What belongs in the sitemap

One rule covers 95 percent of cases. A URL belongs in your sitemap only if it is all of:

  1. Returning a 200 OK status code. No 3xx, no 4xx, no 5xx.
  2. Indexable. Not marked noindex, not blocked by robots.txt.
  3. Canonical. Either self-referencing or the target of other canonicals, never a duplicate URL.
  4. Worth ranking. A page you would be happy for a stranger to land on from search.

If a URL fails any of those tests, it does not belong in the sitemap. Period.

For most sites, "what belongs in" looks like:

  • The homepage.
  • Service pages, product pages or category pages (whichever your business uses).
  • Location pages where you have them.
  • Blog posts, articles or resources.
  • Long-form content like guides and case studies.
  • Pillar pages and cluster pages in a learn hub like this one.

That is it.

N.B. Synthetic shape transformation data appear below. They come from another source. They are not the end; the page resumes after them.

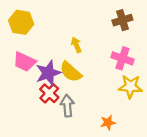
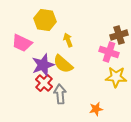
brown cross: (122, 20) -> (119, 35), moved
yellow hexagon: (21, 22) -> (45, 20), moved
pink trapezoid: (25, 62) -> (22, 43), moved

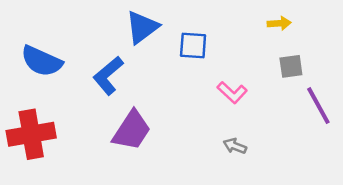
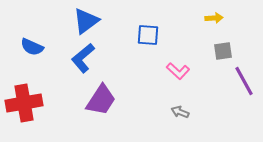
blue triangle: (142, 27) -> (86, 21), moved
blue semicircle: (42, 61) -> (32, 47), size x0.7

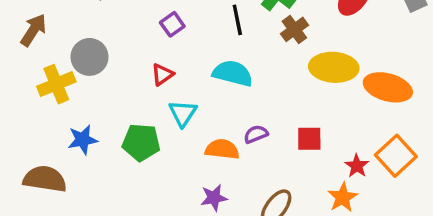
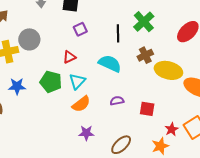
brown cross: (294, 29) -> (145, 55), moved
green pentagon: (141, 142) -> (51, 82), moved
orange semicircle: (222, 149) -> (81, 104), moved, turned 126

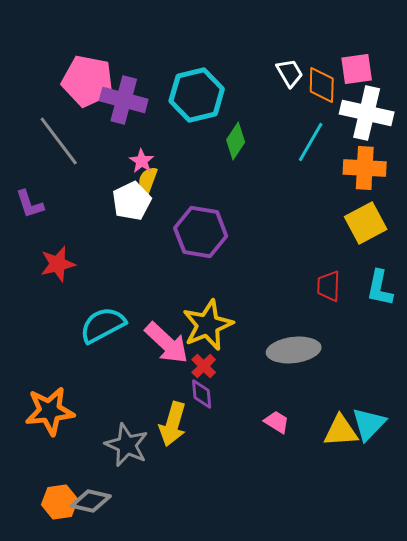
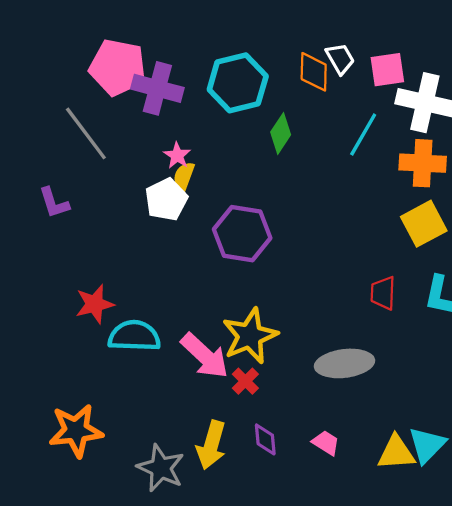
pink square: (357, 69) -> (387, 70), moved
orange diamond: (322, 85) -> (314, 72), moved
red star: (58, 264) -> (95, 304), moved
cyan semicircle: (103, 325) -> (134, 336), turned 30
purple diamond: (202, 394) -> (265, 439), moved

No drafts, no archives, no parameter URLs, no thank-you pages, no admin pages.

What stays out

The list of URLs that almost always end up in WordPress sitemaps and should not:

  • Tag archives and category archives that duplicate content already on category pages. Most ecommerce and blog tag pages are noindexed by default in good SEO plugins; the sitemap should not include them.
  • Attachment pages. WordPress generates a URL for every uploaded image. They have no content and should not be indexed. Make sure your SEO plugin disables this.
  • Author archives on sites with a single author, where the author archive duplicates the blog index page.
  • Paginated comment threads (/post-name/comment-page-2/).
  • Date-based archives (/2024/05/, /2024/05/15/) for blog content.
  • Internal search-results pages (/?s=keyword).
  • Parameter URLs (?utm_, ?ref=, ?sort=). These should canonicalise to the clean URL and stay out of the sitemap.
  • Thank-you and confirmation pages. Anything in the conversion funnel. Indexing these is embarrassing.
  • Admin or member-only pages. Hide them behind auth, not just in robots.txt.
  • 301-redirected URLs. The destination belongs in the sitemap; the old URL does not.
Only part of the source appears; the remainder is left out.